Ensuite, ils ont construit un système de transcription entre leurs caractères et l'alphabet occidental. Ce système, appelé pinyin, permet aux alphabets romains d'écrire les mots chinois. En 1977, la troisième Conférence des Nations Unies sur la normalisation des noms géographiques a demandé que le pinyin soit adopté comme système international. En 1982, l'Organisation Internationale de Normalisation (ISO) a adopté le pinyin comme système de transcription du chinois mandarin en alphabet romain.

Il est du plus élémentaire universalisme, et du plus élémentaire respect de l'autre, d'adopter les systèmes de transcription que les cultures élaborent elles-mêmes pour s'ouvrir aux autres. D'ailleurs, quasiment tous les pays ont adopté le pinyin comme outil de transcription.
Quasiment tous ? A une exception notable. Les Français ne veulent connaître que le système élaboré par l'Ecole Française d'Extrême-Orient (EFEO) au début du XXème siècle, à partir des travaux d'un jésuite (français, faut-il le dire ?) du XVIIème siècle.

Le Français est langue officielle des jeux olympiques de Beijing. Le nom Beijing a été adopté par tous.
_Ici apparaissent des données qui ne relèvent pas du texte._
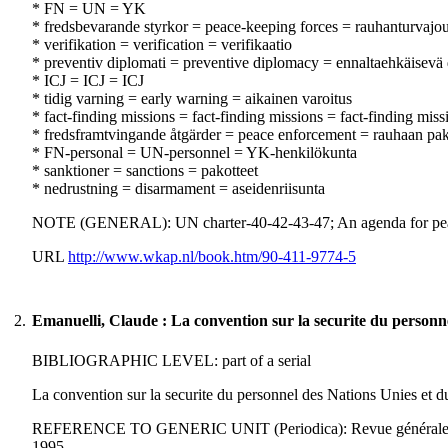
* FN = UN = YK
* fredsbevarande styrkor = peace-keeping forces = rauhanturvajo
* verifikation = verification = verifikaatio
* preventiv diplomati = preventive diplomacy = ennaltaehkäisevä 
* ICJ = ICJ = ICJ
* tidig varning = early warning = aikainen varoitus
* fact-finding missions = fact-finding missions = fact-finding miss
* fredsframtvingande åtgärder = peace enforcement = rauhaan pa
* FN-personal = UN-personnel = YK-henkilökunta
* sanktioner = sanctions = pakotteet
* nedrustning = disarmament = aseidenriisunta
NOTE (GENERAL): UN charter-40-42-43-47; An agenda for pe
URL
http://www.wkap.nl/book.htm/90-411-9774-5
2.
Emanuelli, Claude : La convention sur la securite du personne
BIBLIOGRAPHIC LEVEL: part of a serial
La convention sur la securite du personnel des Nations Unies et d
REFERENCE TO GENERIC UNIT (Periodica): Revue générale de droi
1995.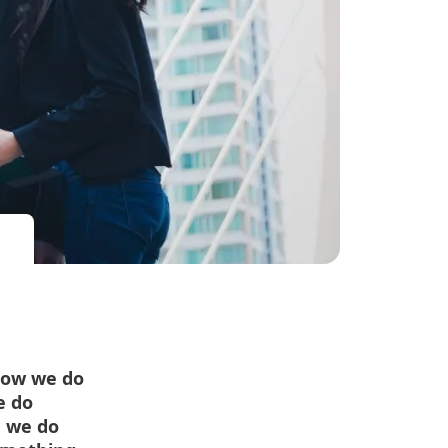
how we do
e do
n we do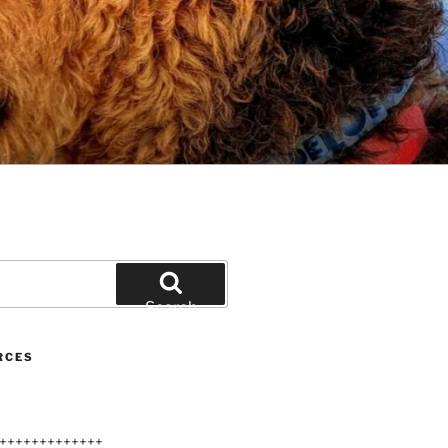
Search
RCES
+++++++++++++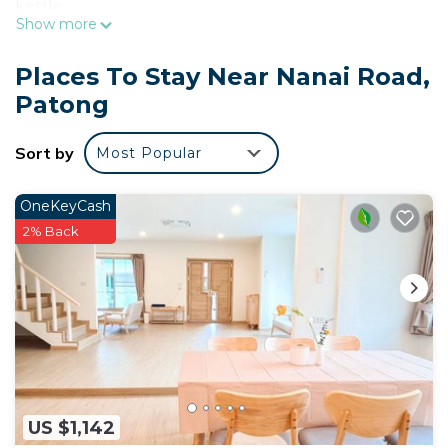
kettle.
Show more
Places To Stay Near Nanai Road,
Patong
Sort by
Most Popular
OneKeyCash
2% Back
US $1,142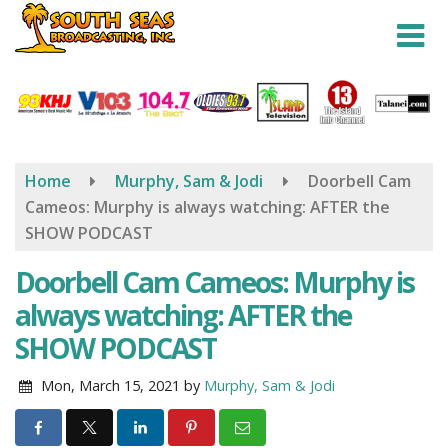
Skip
to
main
content
Home
Murphy, Sam & Jodi
Doorbell Cam
Cameos: Murphy is always watching: AFTER the
SHOW PODCAST
Doorbell Cam Cameos: Murphy is
always watching: AFTER the
SHOW PODCAST
Mon, March 15, 2021
by
Murphy, Sam & Jodi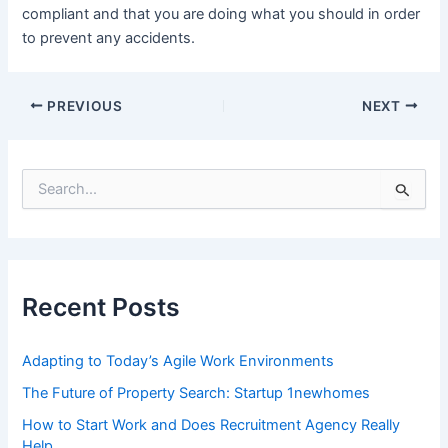
compliant and that you are doing what you should in order
to prevent any accidents.
Post
PREVIOUS
NEXT
navigation
S
e
a
r
c
h
f
Recent Posts
o
r
:
Adapting to Today’s Agile Work Environments
The Future of Property Search: Startup 1newhomes
How to Start Work and Does Recruitment Agency Really
Help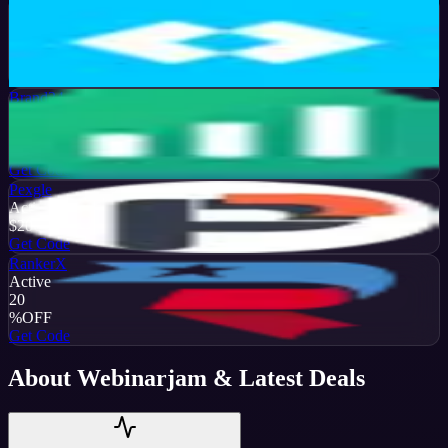
Later
Active
13
%
OFF
Get Code
Brand24
Active
50
%
OFF
Get Code
Pexgle
Active
$20
OFF
Get Code
RankerX
Active
20
%
OFF
Get Code
About
Webinarjam
& Latest Deals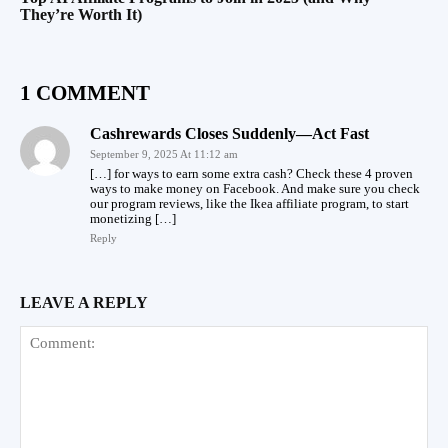
They’re Worth It)
1 COMMENT
Cashrewards Closes Suddenly—Act Fast
September 9, 2025 At 11:12 am
[…] for ways to earn some extra cash? Check these 4 proven
ways to make money on Facebook. And make sure you check
our program reviews, like the Ikea affiliate program, to start
monetizing […]
Reply
LEAVE A REPLY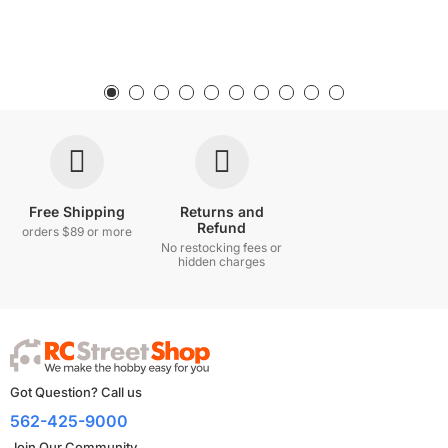
Free Shipping
Returns and
Refund
orders $89 or more
No restocking fees or
hidden charges
Got Question? Call us
562-425-9000
Join Our Community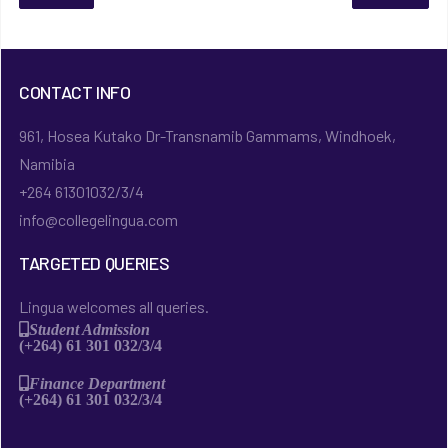
CONTACT INFO
961, Hosea Kutako Dr-Transnamib Gammams, Windhoek,
Namibia
+264 61301032/3/4
info@collegelingua.com
TARGETED QUERIES
Lingua welcomes all queries.
Student Admission
(+264) 61 301 032/3/4
Finance Department
(+264) 61 301 032/3/4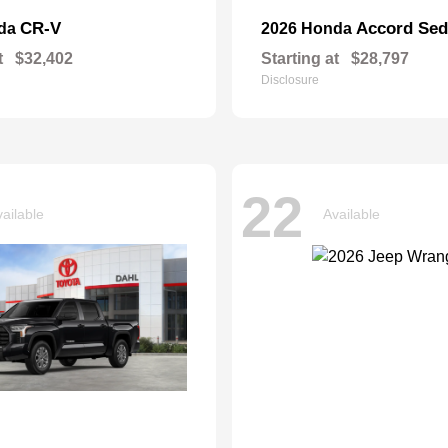
CR-V
Accord Se
nda
2026 Honda
t
$32,402
Starting at
$28,797
Disclosure
22
ailable
Available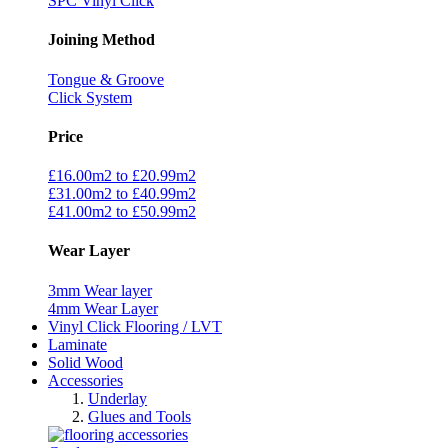
SPC Vinyl Click
Joining Method
Tongue & Groove
Click System
Price
£16.00m2 to £20.99m2
£31.00m2 to £40.99m2
£41.00m2 to £50.99m2
Wear Layer
3mm Wear layer
4mm Wear Layer
Vinyl Click Flooring / LVT
Laminate
Solid Wood
Accessories
Underlay
Glues and Tools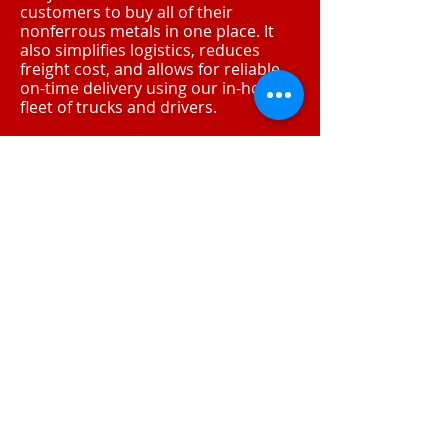
customers to buy all of their
nonferrous metals in one place. It
also simplifies logistics, reduces
freight cost, and allows for reliable,
on-time delivery using our in-house
fleet of trucks and drivers.
Mega Metals
1325 N 22nd Ave.
Phoenix, AZ 85009
www.megamtls.com
Venture Metals HQ
10848 Luna Rd.
Dallas, TX 75220
www.venturemet.com
Contact Info
T:
215-537-5200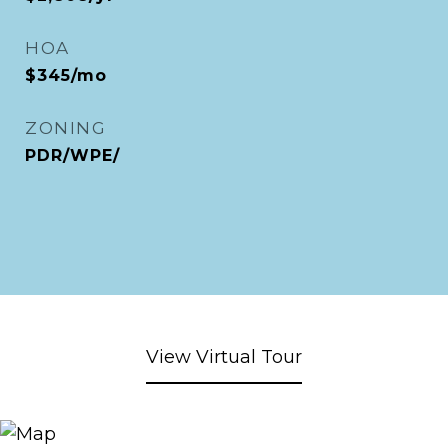
HOA
$345/mo
ZONING
PDR/WPE/
View Virtual Tour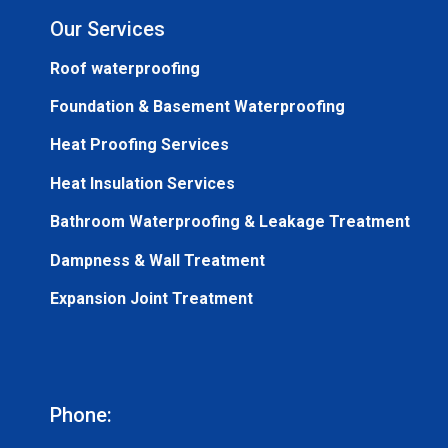
Our Services
Roof waterproofing
Foundation & Basement Waterproofing
Heat Proofing Services
Heat Insulation Services
Bathroom Waterproofing & Leakage Treatment
Dampness & Wall Treatment
Expansion Joint Treatment
Phone:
La France impose que Beijing, dans les documents officiels en français et contre le reste du monde, soit nommée Pékin.
Comme chacun sait, un des critères du colonialisme est de renommer les choses, les lieux et les individus eux-mêmes. C'est une façon de s'approprier le pays et d'arracher aux habitants leur identité première. En Algérie et ailleurs, les Français ont modifié les noms des villes. Les noms des peuples ont été supprimés, pour laisser la place à de nouvelles appellations. Les Kanaks sont devenus Néo-calédoniens. Plusieurs peuples africains sont devenus Ivoiriens ou Tchadiens. Et les Français s'étonnent, attristés et toujours prêts à intervenir, des difficultés de la décolonisation. Comment pourraient-ils résoudre un problème qu'ils ont créé et dont ils font partie ?
A l'intérieur de l'Hexagone, le processus est le même. Un des points culminants de Bretagne, le Tuchenn Kador, est nommé par l'Institut Géographique National " Signal de Toussaines ". Ce nom n'a ni signification, ni histoire. Seulement une intention meurtrière.
L'université française refuse l'orthographe unifiée (peurunvan) du breton, qui s'est construit progressivement en dehors de sa domination. Elle veut imposer ses propres normes graphiques. Sans grand succès, heureusement.
Revenons à notre histoire chinoise. Elle montre que la mentalité colonialiste française est ancrée au cœur même de leur république une, indivisible, laïque et sociale, bref normative. Le refus du pinyin est assumé par la très officielle Commission Nationale de Toponymie (CNT), composée d'éminents linguistes et géographes. Cette CNT, qui dépend du CNIG (Conseil National de l'Information Géographique) est un organisme gouvernemental.

La commission reconnaît elle-même que l'orthographe Beijing est plus proche de la prononciation locale, bref que le système de l'EFEO n'est pas bon. Mais qu'importe ! Entre l'universalité et la réduction de l'universel à leur propre horizon, le choix français est toujours le même.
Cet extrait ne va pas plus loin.